Маруся, ахая и дрожа, укладывала в чемодан вещи, казавшиеся ей наиболее нужными: позднее Николай Петрович нашел там свои ордена, лак для ботинок, белые фланелевые брюки, оставшиеся от поездки на море. Он, впрочем, и сам не знал, что следует брать с собой в тюрьму. «Да, книги», — вспомнил Николай Петрович. Книжный шкаф уже был запечатан. Яценко взял «Круг чтения» Толстого, лежавший на табурете у дивана, и успел положить его в чемодан поверх завернутых в газету ботинок, мыльницы и футляра безопасной бритвы. «Жиллет, кажется, только один запасной остался, — подумал он, — где же я потом возьму?..» Оживленная энергичной работой Маруся опустила крышку. Чемодан кое-как закрылся, но бородка верхней пластинки не входила в отверстие замка. Маруся с остервенением нажала на крышку и ключ удалось повернуть.

— Ключ, ключа не потеряйте, — говорила взволнованно Маруся.

— Постараюсь, — ответил, слабо улыбаясь, Яценко. Так, бывало, напутствовала его при отъездах Наталья Михайловна. Он вернулся в кабинет. Помощник комиссара писал протокол. Николай Петрович сел на диван и, нервно зевая, оперся обеими руками на табурет. На газетном листе, слева от лампы, ему попались знакомые строки:

«По требованию гласного Левина, предложение о том, чтобы вся дума пошла в Зимний Дворец, подвергнуто было поименному голосованию. Все без исключения гласные, фамилии которых назывались, отвечали: „Да, иду умирать“ и т. п.

— Теперь потрудитесь следовать за мной, — сказал, вставая, помощник комиссара. — Гражданка, вы пока безусловно отвечаете за квартиру перед рабоче-крестьянским правительством. Объявляю вам это во всеуслышание.

Маруся неожиданно заплакала. Николай Петрович с недоумением на нее посмотрел, совершенно не зная, что ей сказать. Солдаты, выпучив глаза, глядели на Марусю. Дворник, суетясь, растерянно оттянул вверх нижнюю задвижку и отворил вторую половину выходной двери, точно надо было выносить буфет или диван. Помощник комиссара холодно окинул взглядом Марусю, свидетельствуя всем своим видом, что ничьи слезы не помешают ему исполнить долг, затем снова вынул из кобуры наган и вышел на площадку. На слабо освещенной лестнице, несмотря на поздний час, стояли люди, жена дворника, еще какие-то женщины, тотчас шарахнувшиеся к стене. Они с ужасом смотрели на Яценко, на солдат с ружьями, особенно на помощника комиссара в кожаной куртке, который, с револьвером в руке, энергичным шагом спустился по лестнице. Теперь вид его показывал, что он не даст толпе отбить арестанта. В дверях квартиры первого этажа мелькнула и тотчас скрылась испуганная фигура нотариуса в темном незавязанном халате. Дворник с чемоданом, забежав вперед, отворил настежь парадную дверь и низко поклонился не то властям, не то Николаю Петровичу. У крыльца ждал автомобиль. Помощник комиссара быстро осмотрелся на улице.

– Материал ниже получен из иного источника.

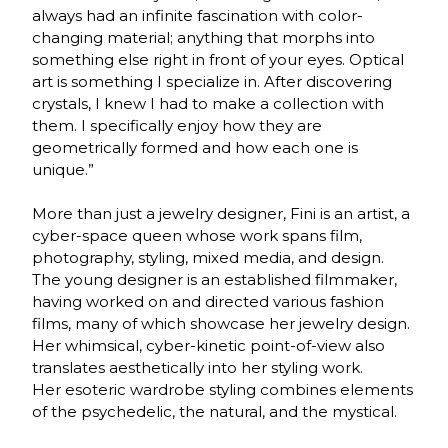
always had an infinite fascination with color-
changing material; anything that morphs into
something else right in front of your eyes. Optical
art is something I specialize in. After discovering
crystals, I knew I had to make a collection with
them. I specifically enjoy how they are
geometrically formed and how each one is
unique.”
More than just a jewelry designer, Fini is an artist, a
cyber-space queen whose work spans film,
photography, styling, mixed media, and design.
The young designer is an established filmmaker,
having worked on and directed various fashion
films, many of which showcase her jewelry design.
Her whimsical, cyber-kinetic point-of-view also
translates aesthetically into her styling work.
Her esoteric wardrobe styling combines elements
of the psychedelic, the natural, and the mystical.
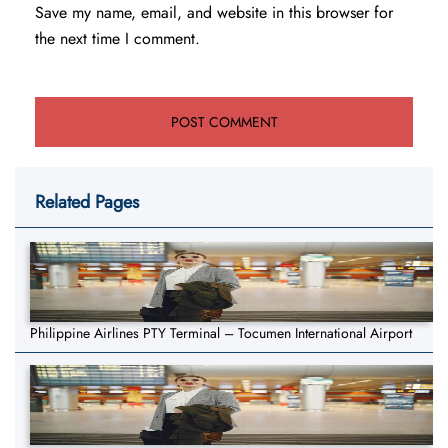
Save my name, email, and website in this browser for
the next time I comment.
Related Pages
Philippine Airlines PTY Terminal – Tocumen International Airport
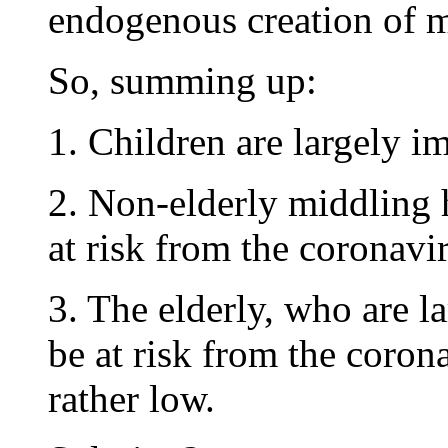
endogenous creation of 
So, summing up:
1. Children are largely 
2. Non-elderly middling h
at risk from the coronavi
3. The elderly, who are la
be at risk from the corona
rather low.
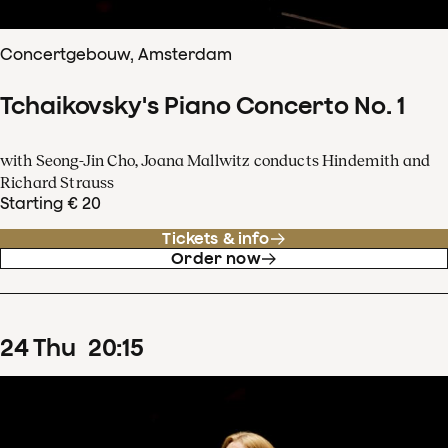
Concertgebouw, Amsterdam
Tchaikovsky's Piano Concerto No. 1
with Seong-Jin Cho, Joana Mallwitz conducts Hindemith and
Richard Strauss
Starting € 20
Tickets & info
Order now
24
Thu
20
:
15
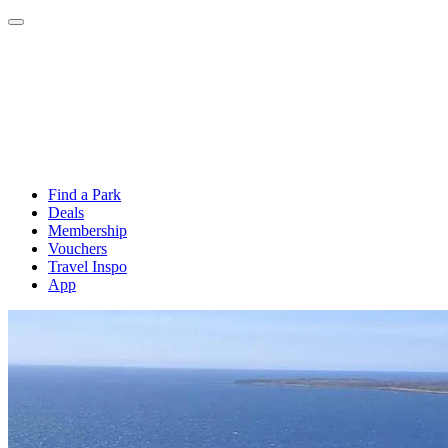
Find a Park
Deals
Membership
Vouchers
Travel Inspo
App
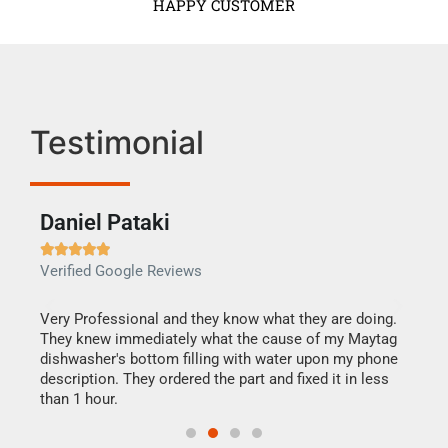
HAPPY CUSTOMER
Testimonial
Daniel Pataki
Ra







Verified Google Reviews
Veri
this
Very Professional and they know what they are doing.
It w
They knew immediately what the cause of my Maytag
my h
dishwasher's bottom filling with water upon my phone
drye
ime.
description. They ordered the part and fixed it in less
reas
than 1 hour.
doing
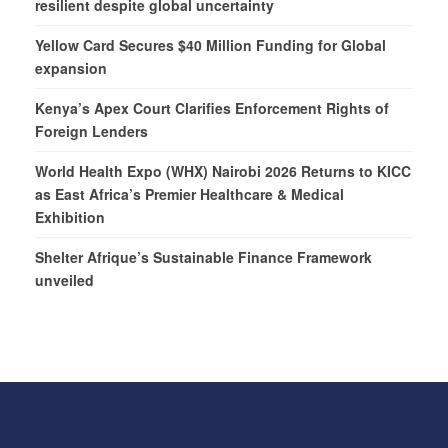
resilient despite global uncertainty
Yellow Card Secures $40 Million Funding for Global
expansion
Kenya’s Apex Court Clarifies Enforcement Rights of
Foreign Lenders
World Health Expo (WHX) Nairobi 2026 Returns to KICC
as East Africa’s Premier Healthcare & Medical
Exhibition
Shelter Afrique’s Sustainable Finance Framework
unveiled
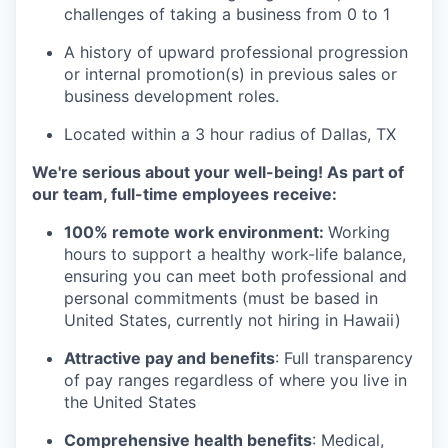
challenges of taking a business from 0 to 1
A history of upward professional progression
or internal promotion(s) in previous sales or
business development roles.
Located within a 3 hour radius of Dallas, TX
We're serious about your well-being! As part of
our team, full-time employees receive:
100% remote work environment:
Working
hours to support a healthy work-life balance,
ensuring you can meet both professional and
personal commitments (must be based in
United States, currently not hiring in Hawaii)
Attractive pay and benefits
: Full transparency
of pay ranges regardless of where you live in
the United States
Comprehensive health benefits
: Medical,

— Потрудитесь сесть, гражданин, — холодно-бесстрастно сказал он.

Автомобиль свернул раза два, прежде чем Яценко стал соображать, куда именно его везут. Окна были завешены. «Кажется, по Невскому? — спросил себя Николай Петрович. — Нет. это не Невский… Или мы едем к реке? Куда же тогда? Да не в крепость ли?..» Эта догадка вызвала в нем странное чувство, включавшее и некоторую гордость. Помощник комиссара строго молчал, недовольный тем, что Яценко не поддержал политического разговора. Молчали и солдаты на передней скамейке. «Да, конечно, в крепость везут», — подумал Яценко, увидев при повороте, сквозь щель занавески, редкие фонари на огромном просторе Невы. Автомобиль, замедлив ход, перешел через мост, потрубил два раза и остановился. Яценко неловко вылез вслед за комиссаром и оглянулся. Перед ним были крепостные ворота. Увязая в снегу, они быстро пошли вперед.

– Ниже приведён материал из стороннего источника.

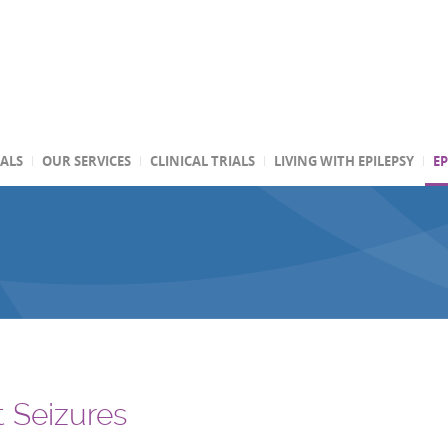
TALS
OUR SERVICES
CLINICAL TRIALS
LIVING WITH EPILEPSY
EP
t Seizures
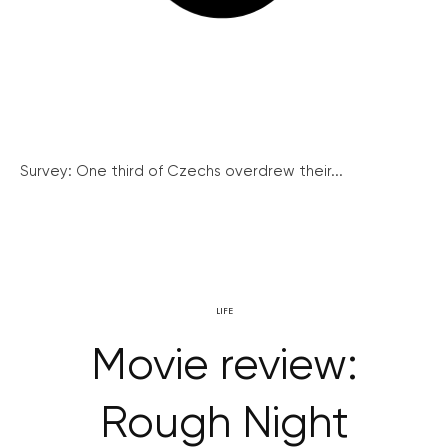
Survey: One third of Czechs overdrew their...
LIFE
Movie review:
Rough Night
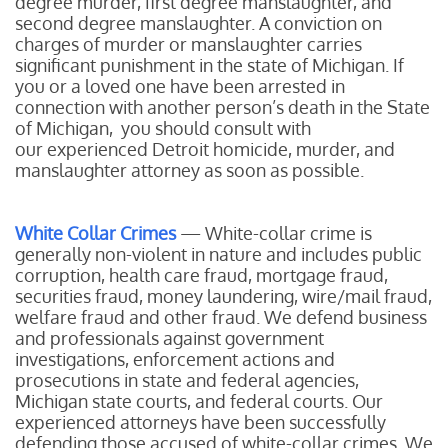
degree murder, first degree manslaughter, and
second degree manslaughter. A conviction on
charges of murder or manslaughter carries
significant punishment in the state of Michigan. If
you or a loved one have been arrested in
connection with another person’s death in the State
of Michigan, you should consult with
our experienced Detroit homicide, murder, and
manslaughter attorney as soon as possible.
White Collar Crimes
— White-collar crime is
generally non-violent in nature and includes public
corruption, health care fraud, mortgage fraud,
securities fraud, money laundering, wire/mail fraud,
welfare fraud and other fraud. We defend business
and professionals against government
investigations, enforcement actions and
prosecutions in state and federal agencies,
Michigan state courts, and federal courts. Our
experienced attorneys have been successfully
defending those accused of white-collar crimes. We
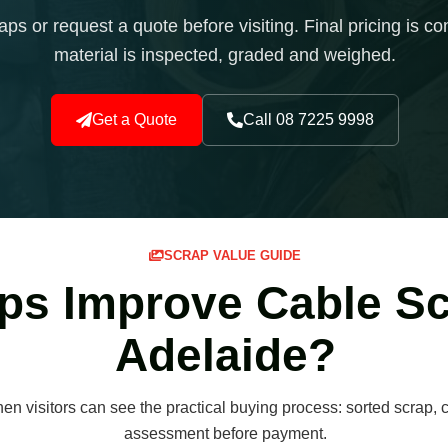
s or request a quote before visiting. Final pricing is con
material is inspected, graded and weighed.
Get a Quote
Call 08 7225 9998
SCRAP VALUE GUIDE
ps Improve Cable Sc
Adelaide?
n visitors can see the practical buying process: sorted scrap, c
assessment before payment.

Николай Петрович знал в Петропавловской крепости только Собор, ориентироваться в темноте было трудно. Он смутно помнил, что в крепости есть старый обер-комендантский дом, несколько бастионов и Алексеевский равелин. «Нет, кажется, равелин давно срыт… Еще куртины есть. Что такое куртина?..» Идти было трудно. Все было занесено давно не счищавшимся снегом. Вдруг сбоку в двухэтажном строении сверкнули длинными рядами огни. Яценко догадался, что это и есть обер-комендантский дом. «Что же у них здесь помещается?» — подумал он у крыльца. Помощник комиссара ввел его в большую, грязную, просто убранную комнату. Солдаты вошли вслед за Николаем Петровичем, положили чемодан и тотчас сели на скамью. Помощник комиссара удалился. Яценко осмотрелся в комнате. Запах керосина вдруг напомнил раннюю молодость Николаю Петровичу. На полу валялись окурки, клочки бумаги. На столе стояла лампа. Пламя, дрожа, вытягивалось вверх, оставляя полоску на стекле.

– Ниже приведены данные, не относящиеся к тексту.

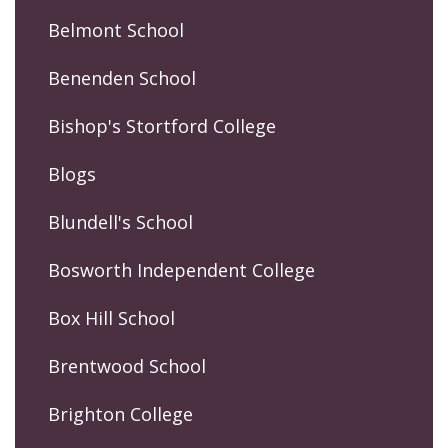
Belmont School
Benenden School
Bishop's Stortford College
Blogs
Blundell's School
Bosworth Independent College
Box Hill School
Brentwood School
Brighton College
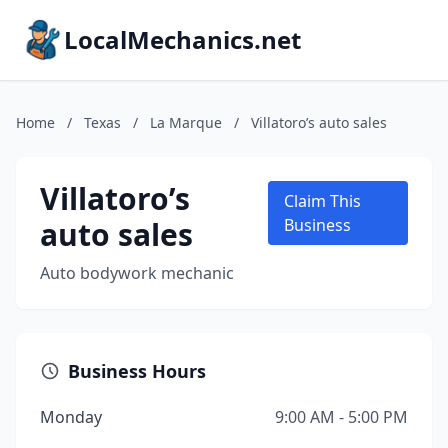
LocalMechanics.net
Home
/
Texas
/
La Marque
/
Villatoro’s auto sales
Villatoro’s
Claim This
auto sales
Business
Auto bodywork mechanic
Business Hours
Monday
9:00 AM - 5:00 PM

«Прикрутить? Лопнет стекло, — подумал Яценко. — Но разве здесь нет электрического освещения?.. Кажется, в этом доме допрашивали и судили декабристов. Неужели они здесь ждали допроса? Пестель, Рылеев…» Николай Петрович зачем-то стал припоминать имена казненных декабристов и пятого не мог вспомнить. «Сейчас и меня, верно, будут допрашивать… О чем? Что за ерунда!.. Верно, Витя уже знает… Нет, еще Маруся не могла добежать… Минут через десять… Бедный мальчик остался один… За могилой Наташи кто будет следить?.. Сейчас лопнет стекло… Да, как же его звали, пятого декабриста?.. Вот на этом табурете, прислонившись к этой стене, быть может, сидел Пестель…»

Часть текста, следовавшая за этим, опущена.